Senator of the Republic
- In office 8 May 1948 – 24 May 1972

Personal details
- Born: 29 March 1907 Pavia, Italy
- Died: 26 February 1985 (aged 77)
- Party: Christian Democracy
- Alma mater: University of Palermo
- Profession: Professor

= Camillo Giardina =

Italian politician (1907–1985)

Camillo Giardina (March 29, 1907 – February 26, 1985) was an Italian Christian Democrat politician. He was minister of health (1959–1962) in the Government of Italy.

==Biography==
Son of a doctor and academic from the University of Pavia, Andrea Giardina, originally from Sicily, active in the Catholic movement and member of the People's Party. The family moved to Palermo and in 1929, Camillo Giardina obtained a degree in law from the city university.

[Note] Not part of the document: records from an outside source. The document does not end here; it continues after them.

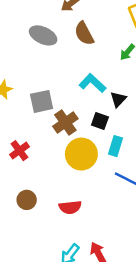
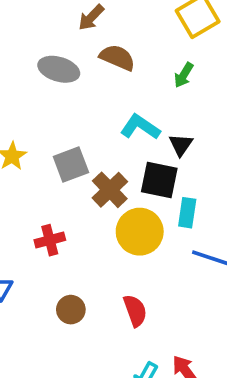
brown semicircle: (84, 34) -> (117, 58), turned 150
black square: (100, 121) -> (159, 180), size x1.5
red cross: (19, 151) -> (50, 240), turned 30
red semicircle: (70, 207) -> (135, 311), turned -95

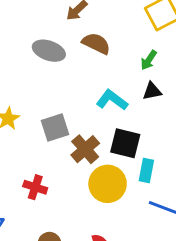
black triangle: (181, 145) -> (152, 91), moved, turned 42
red cross: (50, 240) -> (35, 187), turned 30

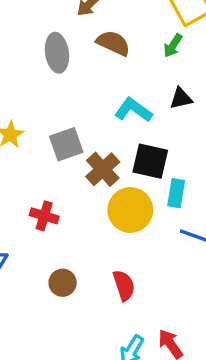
gray ellipse: (49, 51) -> (57, 53), turned 64
green arrow: (149, 60) -> (173, 46), moved

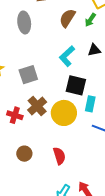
brown semicircle: (113, 43) -> (67, 18), moved, turned -84
cyan L-shape: (133, 110) -> (67, 56), turned -80
brown cross: (103, 169) -> (37, 106), moved

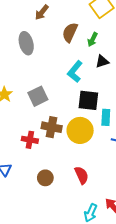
green arrow: (90, 20) -> (93, 39), moved
brown cross: (37, 106) -> (52, 127), turned -30

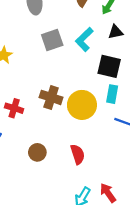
gray square: (38, 96) -> (52, 40), moved
black square: (88, 100) -> (109, 66), moved
red cross: (30, 140) -> (14, 108), moved

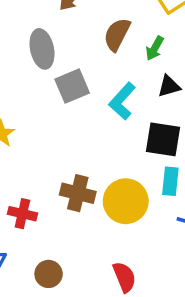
gray square: (52, 40) -> (72, 86), moved
brown circle: (37, 152) -> (49, 274), moved

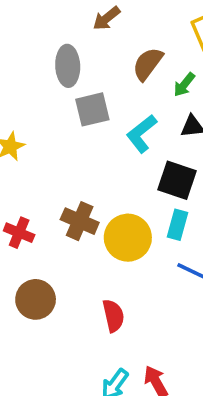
brown circle: (49, 274) -> (36, 299), size x1.4

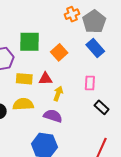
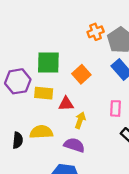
yellow rectangle: (24, 79) -> (44, 93), moved

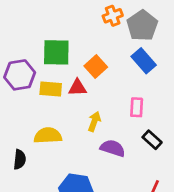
red triangle: (66, 104) -> (77, 88), moved
black semicircle: (18, 140) -> (20, 159), moved
purple semicircle: (74, 145) -> (113, 148), moved

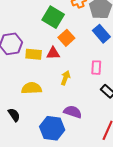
green square: (56, 52) -> (53, 17), moved, turned 30
purple semicircle: (113, 148) -> (73, 112), moved
black semicircle: (20, 159) -> (14, 115), moved, turned -40

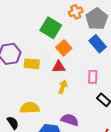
red triangle: (53, 53) -> (59, 67), moved
yellow semicircle: (32, 88) -> (30, 108), moved

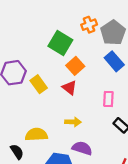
yellow rectangle: (32, 64) -> (39, 84), turned 49
red triangle: (59, 67) -> (70, 88), turned 40
yellow arrow: (63, 87) -> (73, 122), moved, turned 72

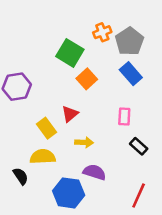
yellow rectangle: (39, 84) -> (47, 128), moved
red triangle: (70, 88) -> (70, 114), moved, turned 42

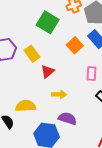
orange square: (87, 79) -> (75, 45), moved
yellow rectangle: (47, 128) -> (32, 54), moved

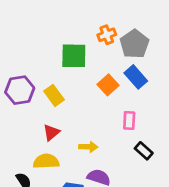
green square: (48, 22) -> (74, 56), turned -30
red triangle: (48, 71) -> (51, 132), moved

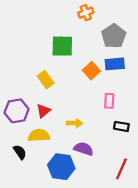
orange cross: (107, 35) -> (86, 13), moved
blue rectangle: (136, 77) -> (115, 64), turned -54
purple hexagon: (20, 90) -> (17, 111), moved
black rectangle: (144, 151) -> (121, 126), turned -32

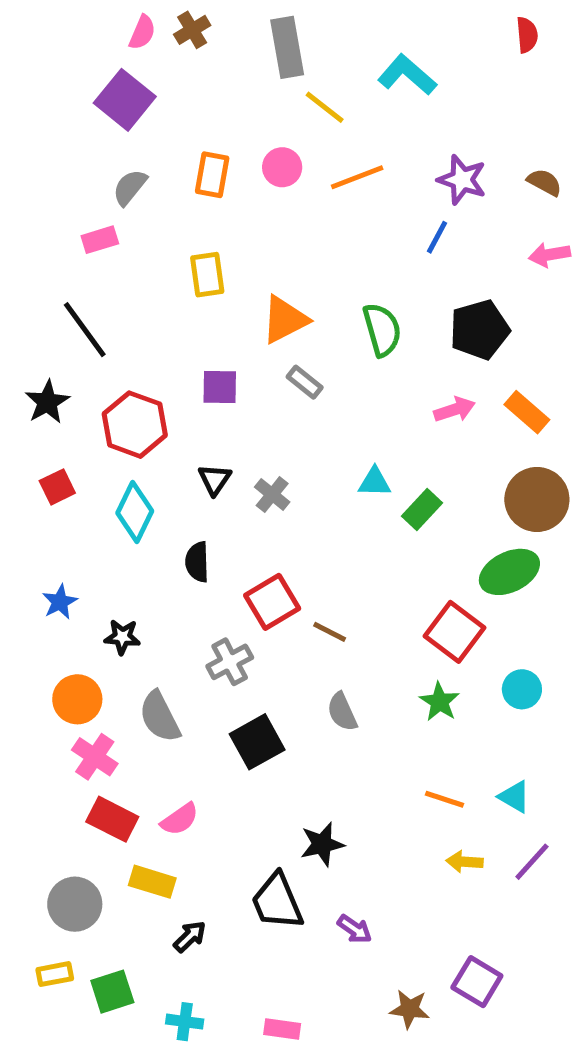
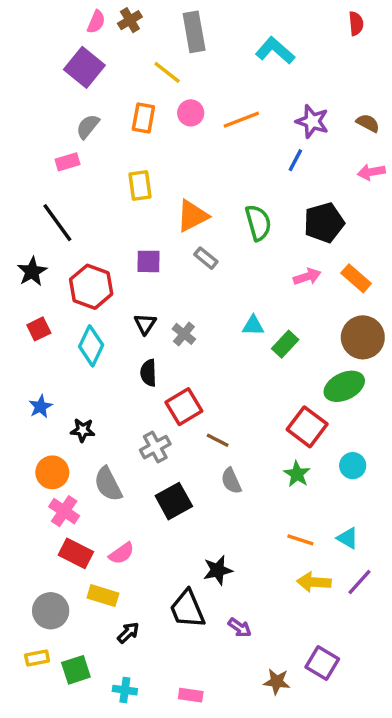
yellow line: (325, 107) -> (167, 72), moved
black semicircle: (197, 562) -> (148, 373), moved
brown line: (330, 632) -> (218, 440), moved
yellow arrow: (464, 862) -> (314, 582), size x1.4

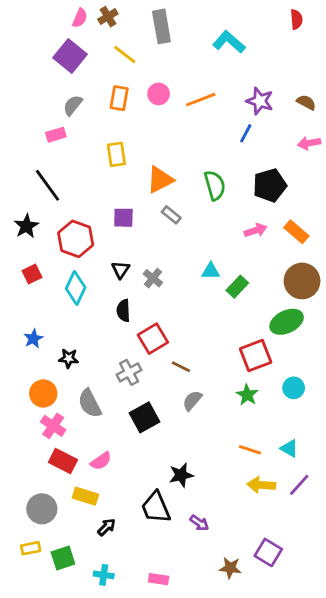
yellow line: (167, 72) -> (125, 55), moved
red square: (307, 427) -> (256, 356), turned 32
gray semicircle: (231, 481) -> (192, 401), turned 65

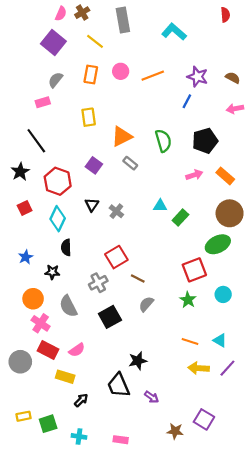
purple square: (123, 218) -> (94, 165), turned 35
black semicircle: (123, 311) -> (66, 247), moved
gray circle: (42, 509) -> (20, 362), moved

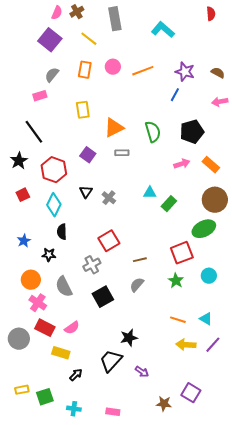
gray rectangle: (130, 163) -> (122, 153), turned -40
brown line: (138, 278) -> (140, 260), moved, turned -40
black trapezoid: (119, 385) -> (111, 361), turned 65

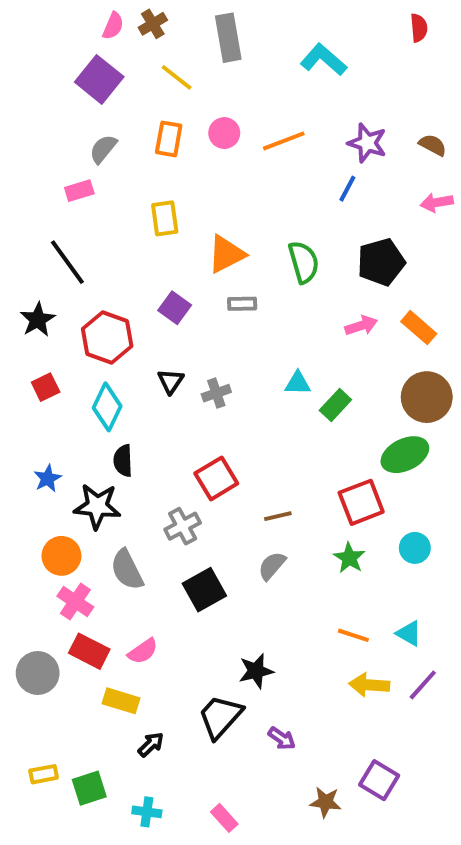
gray cross: (109, 198) -> (216, 393), turned 32
black star: (49, 255) -> (97, 506), size x1.6
pink rectangle: (113, 412) -> (224, 818), turned 40

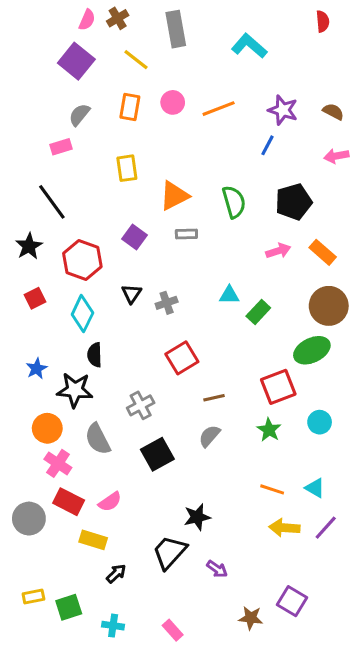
red square: (216, 478) -> (182, 358), moved

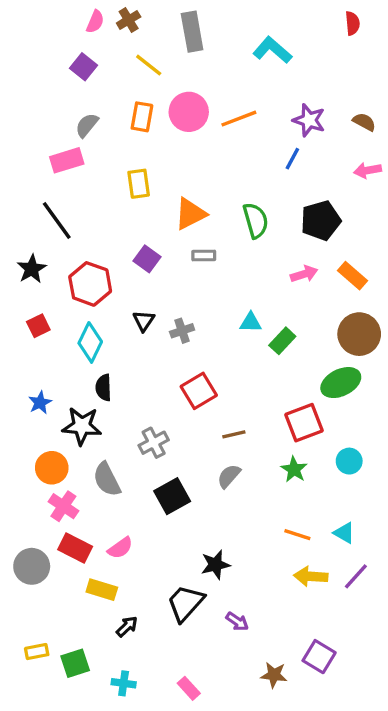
purple square: (76, 61) -> (83, 67), size x0.7
pink circle: (173, 102) -> (189, 112), size x1.5
pink rectangle: (61, 147) -> (67, 160), size x1.4

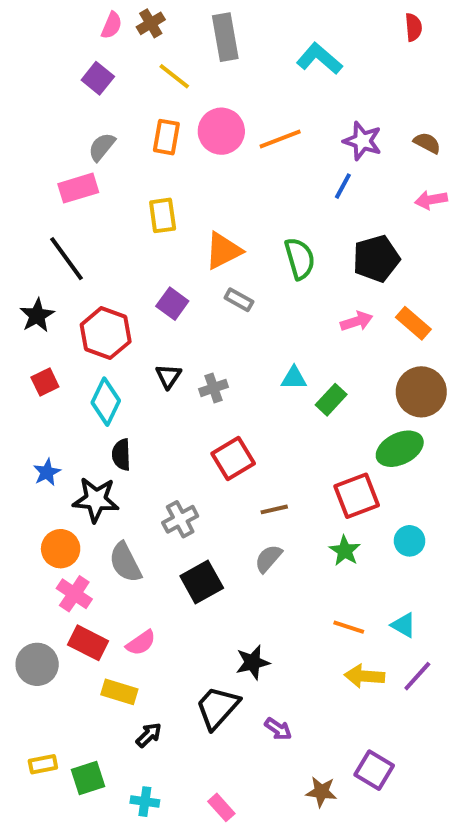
gray rectangle: (204, 256) -> (239, 300), turned 30

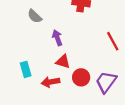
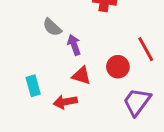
gray semicircle: (35, 16) -> (52, 27), moved
red circle: (81, 77) -> (118, 67), moved

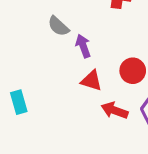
cyan rectangle: (33, 86) -> (19, 102), moved
red arrow: (65, 102) -> (115, 110), moved, turned 30

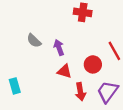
gray semicircle: (58, 26) -> (34, 41), moved
red arrow: (115, 110) -> (80, 92), turned -120

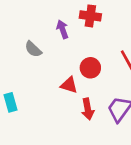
purple arrow: (59, 47) -> (62, 29), moved
red circle: (93, 64) -> (90, 68), moved

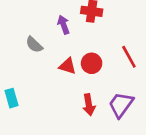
red triangle: (69, 85) -> (68, 66), moved

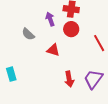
red circle: (92, 63) -> (71, 29), moved

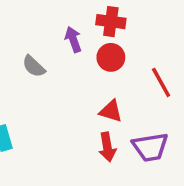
red triangle: (53, 50) -> (111, 111), moved
purple trapezoid: (93, 79) -> (150, 147), turned -135

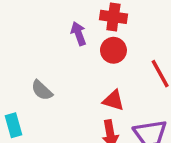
gray semicircle: (34, 66) -> (42, 90), moved

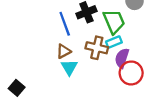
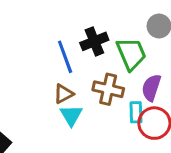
cyan rectangle: (114, 42) -> (136, 112), moved, turned -70
purple semicircle: (122, 58) -> (151, 88), moved

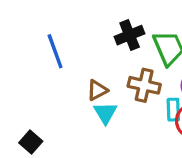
blue line: (65, 57) -> (55, 51), moved

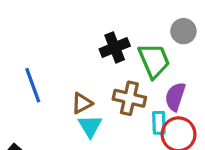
blue line: (55, 51) -> (33, 85), moved

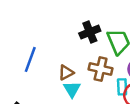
blue line: (33, 85) -> (30, 59), turned 40

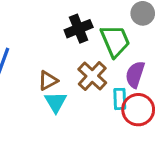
brown cross: (101, 69) -> (92, 76), turned 30

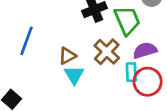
purple semicircle: (135, 74) -> (145, 50), turned 55

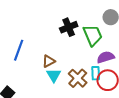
brown cross: (107, 52) -> (78, 78), moved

In 1931 he obtained the free lecturer in history of law; first at the University of Urbino, until 1933, and then at that of Messina, where he remained until 1937, the year in which he became full professor. In 1940 he was called to the chair of the history of Italian law in Palermo, where he remained until the end academic career.

In 1942 he joined the underground movement of the Christian Democrats, a party of which he became a leading exponent. Provincial secretary from 1946 to 1948, he was elected Senator in the first legislature and re-elected consecutively until 1963.

He served as Minister for Reform of Public Administration in the Zoli government and as Minister of Health in the Tambroni government.